Empowering autonomy in language learning: the sustainable impact of data-driven learning on noun collocation acquisition
The participants
This study investigated 70 Chinese learners of English, all aged 16, from a senior high school in Hubei Province, China. These students, who were in their Senior Two year at the time of the study, had previously passed the English language subject with at least 95 out of 150 marks during their Senior One year. Achieving a score of at least 95 out of 150 marks indicates a good foundational understanding of English. This threshold suggests that students who achieve at least 95 marks demonstrate above-average proficiency compared to their peers. This proficiency level is reflective of their ability to grasp intermediate-level English language concepts, perform well in reading comprehension, construct grammatically correct sentences, and understand spoken English at a moderate level (Fang et al. 2008).
The group consisted of 39 males and 31 females, reflecting the school’s gender distribution.

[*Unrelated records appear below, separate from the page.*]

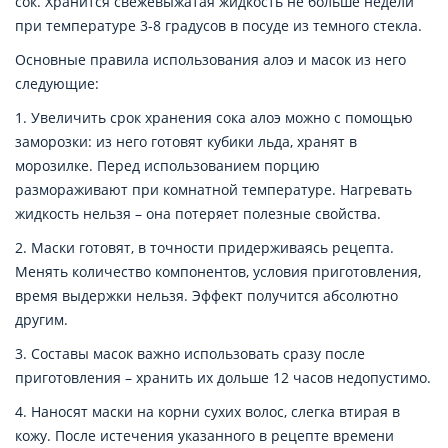
сок. Хранится свежевыжатая жидкость не больше недели
при температуре 3-8 градусов в посуде из темного стекла.
Основные правила использования алоэ и масок из него
следующие:
1. Увеличить срок хранения сока алоэ можно с помощью
заморозки: из него готовят кубики льда, хранят в
морозилке. Перед использованием порцию
размораживают при комнатной температуре. Нагревать
жидкость нельзя – она потеряет полезные свойства.
2. Маски готовят, в точности придерживаясь рецепта.
Менять количество компонентов, условия приготовления,
время выдержки нельзя. Эффект получится абсолютно
другим.
3. Составы масок важно использовать сразу после
приготовления – хранить их дольше 12 часов недопустимо.
4. Наносят маски на корни сухих волос, слегка втирая в
кожу. После истечения указанного в рецепте времени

To ensure consistency in educational backgrounds, these students were selected from two classes that followed the same curriculum and used identical teaching materials. All participants were native Mandarin speakers learning English as a foreign language. A pre-study questionnaire confirmed that none of the participants had prior experience using corpus tools. The students were divided into two groups of 35: a control group and an experimental group. The control group continued their regular English classes and could use any resources except ‘Corpusmate’, an online corpus platform, during their revision before the collocation test. In contrast, the experimental group was instructed to use ‘Corpusmate’ during their treatment period.
Corpus tool and Corpora
The study utilised ‘Corpusmate’, an innovative online corpus platform to facilitate access to a vast collection of English language texts. Developed by Crosthwaite and Baisa (2023), ‘Corpusmate’ offers a streamlined and simplified experience in language data exploration tailored specifically for younger learners. Its design integrates the most effective features of existing tools into a cohesive digital environment, making it particularly suitable for secondary school students. This user-friendly platform is ideal for fostering independent language learning, providing an intuitive interface for linguistic exploration. The corpus has been compiled from 6 different spoken and written resources: the British Academic Written English (BAWE), TED talks, Simple English Wikipedia, BBC Teach, Elsevier corpus, and BNC 2014 Spoken. Instructions were given to the learners on how to use ‘Corpusmate’ to explore noun collocations. The interface of ‘Corpusmate’ is shown in Fig 1.
DDL training
For the two-month training, the learners were provided with selected nouns from the Academic Word List (AWL) to explore noun collocations, i.e. pre-modifiers and nouns that form collocations. AWL, developed by Coxhead (1998) at Victoria University of Wellington, New Zealand, comprises 570 word families. These words were included in AWL for their high frequency across a wide array of academic texts. Significantly, the AWL excludes words found in the top 2000 most common English words, known as the General Service List, thereby tailoring it to academic settings. Designed primarily for academic purposes, the AWL serves as a resource for teachers preparing students for tertiary education and for students independently aiming to acquire vocabulary critical for college and university studies. The words in the AWL are categorised into ten distinct Groups. This categorisation is based on frequency, with the words in the first group being the most common and those in the tenth group being the least common within academic texts. This systematic arrangement assists learners in prioritizing their study of these words in accordance with their frequency of use in academic contexts. In this study, learners were asked to explore 10 nouns from each Group in AWL for each session. The DDL training sessions were conducted twice a week, with each session lasting 80 min.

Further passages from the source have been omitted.